Live music lovers are always seeking the perfect moment, where all the elements come together to set you on fire and spread a grin across your face. Last night (28 February), Ball Park Music created just that – and I’m still beaming.

Early starts at Summer Sounds Festival (Bonython Park / Tulya Wodli – Adelaide) seem to be the standard. It’s a nice feeling. Turning up in daylight, with minimal line-up, friendly crew and a dedicated pod waiting for you and your friends.

We arrived as 2020 South Australian Music Award winner for best Solo Artist, Jess Day was finishing her set with award-winning song ‘Affection’. Jess and her band had clearly got the audience warmed up and ready for a night of pop perfection.

Festival organisers had a huge win planning the line-up for the night, pairing Spacey Jane with Ball Park Music to play just days after both rated in the top 5 of triple j’s Hottest 100 countdown, with Spacey Jane taking out the highest Australian song at number two with ‘Booster Seat’.

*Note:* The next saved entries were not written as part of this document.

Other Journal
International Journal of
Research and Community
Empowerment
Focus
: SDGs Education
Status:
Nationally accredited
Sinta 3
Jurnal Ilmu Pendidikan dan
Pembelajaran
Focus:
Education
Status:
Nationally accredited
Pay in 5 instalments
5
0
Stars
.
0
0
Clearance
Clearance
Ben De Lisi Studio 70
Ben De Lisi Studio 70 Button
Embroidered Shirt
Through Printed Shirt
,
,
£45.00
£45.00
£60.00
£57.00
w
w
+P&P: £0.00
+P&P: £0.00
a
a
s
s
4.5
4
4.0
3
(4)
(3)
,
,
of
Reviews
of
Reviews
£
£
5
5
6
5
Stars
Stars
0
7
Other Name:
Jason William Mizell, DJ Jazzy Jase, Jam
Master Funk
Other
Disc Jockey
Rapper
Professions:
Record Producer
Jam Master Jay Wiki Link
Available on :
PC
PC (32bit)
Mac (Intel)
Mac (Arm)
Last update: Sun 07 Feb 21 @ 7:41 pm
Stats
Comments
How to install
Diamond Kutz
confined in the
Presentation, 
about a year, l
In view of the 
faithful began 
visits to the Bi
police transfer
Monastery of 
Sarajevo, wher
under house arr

So when Spacey Jane entered the stage with an AC/DC riff announcing their arrival, flowing quickly into the opening notes of ‘Skin’, the crowd were up on their feet and shouting.

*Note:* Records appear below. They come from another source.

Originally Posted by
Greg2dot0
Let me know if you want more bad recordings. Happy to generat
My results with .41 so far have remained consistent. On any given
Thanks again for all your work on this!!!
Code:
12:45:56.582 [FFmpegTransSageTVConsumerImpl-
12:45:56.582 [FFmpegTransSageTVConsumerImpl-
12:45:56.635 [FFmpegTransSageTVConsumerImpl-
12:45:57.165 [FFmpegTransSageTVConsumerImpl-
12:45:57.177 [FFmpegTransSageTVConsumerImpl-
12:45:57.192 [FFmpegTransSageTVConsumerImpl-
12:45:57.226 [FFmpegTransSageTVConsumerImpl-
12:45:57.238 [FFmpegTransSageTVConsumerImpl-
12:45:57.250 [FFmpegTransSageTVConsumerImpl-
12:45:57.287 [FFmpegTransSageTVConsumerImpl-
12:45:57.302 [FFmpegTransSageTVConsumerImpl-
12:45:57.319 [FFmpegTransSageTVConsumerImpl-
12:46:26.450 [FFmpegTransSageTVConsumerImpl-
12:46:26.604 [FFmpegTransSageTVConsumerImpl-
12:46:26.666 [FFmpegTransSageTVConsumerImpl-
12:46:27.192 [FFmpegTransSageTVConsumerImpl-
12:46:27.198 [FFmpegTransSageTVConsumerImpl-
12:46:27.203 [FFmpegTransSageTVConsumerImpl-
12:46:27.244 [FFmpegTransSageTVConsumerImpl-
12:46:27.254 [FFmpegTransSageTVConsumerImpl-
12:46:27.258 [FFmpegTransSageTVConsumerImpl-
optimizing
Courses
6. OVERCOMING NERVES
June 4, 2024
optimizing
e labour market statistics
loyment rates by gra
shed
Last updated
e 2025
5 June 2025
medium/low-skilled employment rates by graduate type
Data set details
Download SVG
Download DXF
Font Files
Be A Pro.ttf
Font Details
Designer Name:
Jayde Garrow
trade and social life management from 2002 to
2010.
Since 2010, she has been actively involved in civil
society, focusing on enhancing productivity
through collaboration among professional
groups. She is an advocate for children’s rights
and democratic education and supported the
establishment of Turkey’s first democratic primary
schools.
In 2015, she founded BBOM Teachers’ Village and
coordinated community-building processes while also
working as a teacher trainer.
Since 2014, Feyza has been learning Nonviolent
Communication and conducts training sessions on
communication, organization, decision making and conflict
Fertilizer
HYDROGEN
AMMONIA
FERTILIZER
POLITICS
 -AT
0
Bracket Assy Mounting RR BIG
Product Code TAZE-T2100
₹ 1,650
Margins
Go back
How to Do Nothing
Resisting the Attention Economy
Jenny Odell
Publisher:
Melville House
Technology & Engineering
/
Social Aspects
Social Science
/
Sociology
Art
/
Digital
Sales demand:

The band was clearly having a great night, happy to be out of WA for the first time in nearly a year. Frontman Caleb was in his element, bouncing and dancing while playing guitar.

Ashton on lead guitar was giving it his all, jumping and spinning with long hair flowing, while bassist Peppa switched between dancing and singing pitch-perfect harmonies, with Kieran keeping the energy high throughout on drums.

The set list covered songs from new album ‘Sunlight’, with jumping beat of ‘Weightless’ a clear crowd favourite, along with plenty of early release singles, including ‘Thrills’ and ‘Feeding The Family’.

From the beginning riffs to finale ‘Booster Seat’, which unsurprisingly prompted the biggest sing-along of the set, Spacey Jane maintained their upbeat vibe and kept the audience dancing.

When Brisbane five-piece Ball Park Music came on stage, kicking straight into ‘Head Like A Sieve’ from their latest self-titled album and quickly moving into manic hurdy gurdy of ‘Fence Sitter’, the crowd were immediately up and jumping.

‘Everything Is Sh.t Except My Friendship With You’ was dedicated to the crowd, flowing easily into the beautiful harmonies of ‘Surrender’.

Next, ‘The Perfect Life Does Not Exist’ was played for local live music venue, Jive, home to some of the band’s early shows.

Ball Park Music tripped easily through a set list that dipped deep into old favourites along with new releases.

Playing with a cool choral effect on Jennifer Boyce’s back-up vocals for ‘Day And Age’, droning guitar power on ‘Nihilist Party Anthem’, wailing riffs and cool synths on ‘Tripping The Light Fantastic’, through to the swampy, gut-punching blues-rock of ‘Struggle Street’ – the band treated the audience to a master-class in changing energy and pace without losing momentum.

Instrumentally, Ball Park Music are on-point no matter what they play, with the experience to mess around with their songs while maintaining familiarity and taking the crowd on the journey with them. And a healthy sprinkling of la la la’s, oohs and ahhs doesn’t hurt to get everyone in on the action.

Frontman Sam Cromack is a joy to watch and hear. His impressive vocal range hits everything from choral beauty to rocking growls, and in between songs he chats warmly with the crowd creating a great atmosphere.

The main set ended with the glorious joy of ‘I Love You Exactly The Way You Are’ and the slow build of ‘Spark Up’, before we were told to “sing it with me you sick f…ers”, joining Cromack in the desperate strains of ‘Sick Rude Future Dude’.

As the song wrapped up the crowd were wolf-whistling and beating the signs hung on the side of the pods, demanding more. And Ball Park Music delivered.

Stretching our already beaming smiles with the feel-good vibe of ‘It’s Nice To Be Alive’. Then, a change in the atmosphere, focusing attention on Cromack with a blue-lit stage as the first notes of ‘She Only Loves Me When I’m There’ swept through the festival slowly and reverently before ramping up to as the song grew and grew.

Final song ‘Cherub’ was even more beautiful live on stage than could be imagined, lifting us up and filling our hearts.

While everyone didn’t want it to end, we left happy that we’d just experienced a night of pure joy that filled our empty festival cups to overflowing.